Nilgans Konkurrenz für Störche

Die Nilgans sorgt als Brutkonkurrent von Störchen weiter für Furore in Wegeleebens. Experten sehen auch den Rotmilan bedroht.

Von Christian Besecke 02.02.2017, 09:33

Adersleben/Gröningen l Wegelebens Storchenvater Karl-Heinz Mau ist tief betrübt, die Nilgänse halten das Storchennest in Adersleben weiter besetzt. „In den letzten Wochen habe ich Kämpfe der Vögel beoachtet“, sagt er. „Die Gänse sind total verrückt nach dem Nest auf der alten Klosterbrennerei und balgen sich immer wieder.“ Für seine Lieblinge, die Adebare, sieht er auch in diesem Jahr schwarz. Zwei Jahre in Folge haben sie schon durch die Konfronation mit den Brutkonkurrenten den Nachwuchs verloren.

In dem Fall meldet sich mit Wolfgang Nicolai der Storchenbeauftragte des Landkreises Börde zu Wort. „Die Gänse sind jetzt auch in Gröningen angekommen und tummeln sich hier auf dem Nest mitten in der Stadt“, sagt er gegenüber der Volksstimme. „Ich befürchte, dass es hier zu Kämpfen mit den Störchen kommen wird und das bald.“

Die Gröninger Adebare pflegen schon beizeiten im Jahr in der Heimat einzufliegen, gewöhnlich Anfang März. „Damit werden die Vögel zu Konkurrenten“, schätzt er ein. „Überhaupt bleibt es erst einmal abzuwarten, wie die Altvögel auf die neuen Nachbarn reagieren.“ Kämpfe um den Brutplatz habe es schon immer gegeben, diese seien aber nur zwischen den Störchen entbrannt.

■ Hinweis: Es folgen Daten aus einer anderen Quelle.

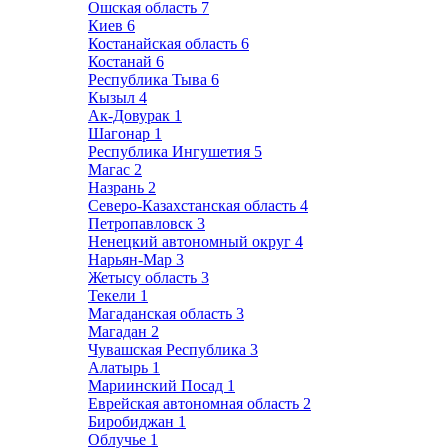
Ошская область
7
Киев
6
Костанайская область
6
Костанай
6
Республика Тыва
6
Кызыл
4
Ак-Довурак
1
Шагонар
1
Республика Ингушетия
5
Магас
2
Назрань
2
Северо-Казахстанская область
4
Петропавловск
3
Ненецкий автономный округ
4
Нарьян-Мар
3
Жетысу область
3
Текели
1
Магаданская область
3
Магадан
2
Чувашская Республика
3
Алатырь
1
Мариинский Посад
1
Еврейская автономная область
2
Биробиджан
1
Облучье
1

„Das Gröninger Nest ist ein begehrter Platz“, sagt Nicolai. „Die einheimischen Adebare haben sich aber noch immer durchgesetzt. Mit der Ankunft der Nilgänse dürften die Streitigkeiten eine neue Qualität bekommen.“

Der Storchenbeauftragte weist in dem Zusammenhang auf ein weiteres Problem hin. „Die Gänse sind nicht nur ein Konkurrent für die Störche“, erklärt er. „Sie machen sich entlang der Bode breit, dort gibt es mittlerweile eine große Population.“ Das Gewässer und die Kiesseen bieten den Vögeln dabei ideale Bedingungen. „Sie besetzen Nischen und breiten sich dann aus“, unterstreicht Nicolai. „Nach der Wende gab es vereinzelte Paare, jetzt ist die Population so rasant gewachsen, dass es schon auffällig ist, auch bei uns in der Börde.“ Die aggressiven Tiere gingen dabei äußerst forsch vor. „Sie besetzen sogar Nester von Raubvögeln und bringen somit auch den in der Börde und im Harz heimischen Rotmilan unter Bedrängnis“, sagt der Vogelkundler. „Der kann sich gegen die Gänse kaum wehren.“

Der Schwanebecker Landwirt Manfred Behrens kann das nur bestätigen. „Ich habe auf unserem Gelände zwei Nilgänse beobachtet, wie sie einen erstaunlich groß gewachsenen Fuchs vertrieben haben“, berichtet er. „Diese aggressiven Tiere müssen bei uns wohl kaum Feinde fürchten.“

Die kürzlich von Georg Fiedler – ehrenamtlicher Naturschutzbeauftragter für den Weißstorch im Harzkreis und im ehemaligen Regierungsbezirk Braunschweig – vorgestellten Daten, haben auch in der Börde große Beachtung gefunden.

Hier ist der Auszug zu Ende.